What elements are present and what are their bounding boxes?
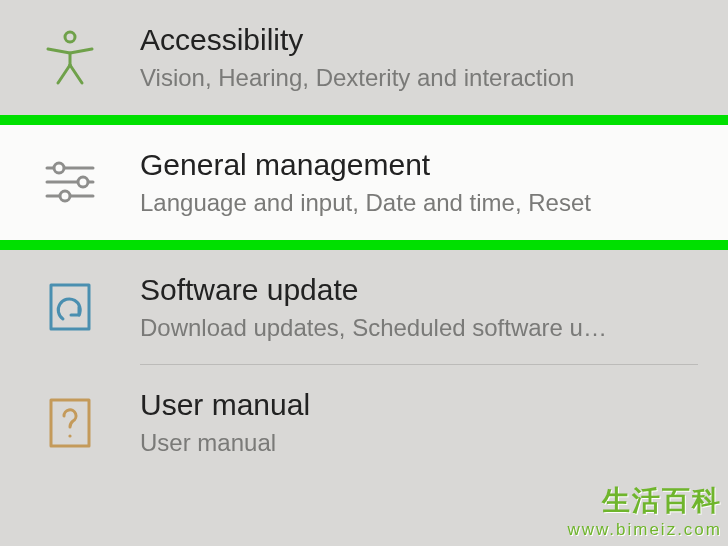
settings-item-subtitle: User manual [140,429,708,458]
settings-item-user-manual[interactable]: User manual User manual [0,365,728,480]
settings-item-title: Accessibility [140,22,708,58]
settings-item-subtitle: Download updates, Scheduled software u… [140,314,708,343]
settings-item-text: Accessibility Vision, Hearing, Dexterity… [140,22,728,93]
settings-item-accessibility[interactable]: Accessibility Vision, Hearing, Dexterity… [0,0,728,115]
accessibility-icon [0,29,140,85]
settings-item-title: User manual [140,387,708,423]
highlight-box: General management Language and input, D… [0,115,728,250]
settings-list: Accessibility Vision, Hearing, Dexterity… [0,0,728,480]
settings-item-text: General management Language and input, D… [140,147,728,218]
svg-point-0 [65,32,75,42]
settings-item-title: General management [140,147,708,183]
sliders-icon [0,160,140,204]
settings-item-title: Software update [140,272,708,308]
settings-item-subtitle: Language and input, Date and time, Reset [140,189,708,218]
settings-item-software-update[interactable]: Software update Download updates, Schedu… [0,250,728,365]
settings-item-text: User manual User manual [140,387,728,458]
svg-point-4 [78,177,88,187]
watermark-title: 生活百科 [567,482,722,520]
svg-point-9 [68,434,71,437]
svg-point-6 [60,191,70,201]
svg-point-2 [54,163,64,173]
watermark-url: www.bimeiz.com [567,520,722,540]
watermark: 生活百科 www.bimeiz.com [567,482,722,540]
settings-item-general-management[interactable]: General management Language and input, D… [0,125,728,240]
update-icon [0,281,140,333]
manual-icon [0,396,140,450]
settings-item-subtitle: Vision, Hearing, Dexterity and interacti… [140,64,708,93]
settings-item-text: Software update Download updates, Schedu… [140,272,728,343]
svg-rect-7 [51,285,89,329]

____

TASK TO COMPLETE: Exactly how many lines in the listing above contain the word "bimeiz"? Only the number should be given.

EXERCISE RESPONSE: 2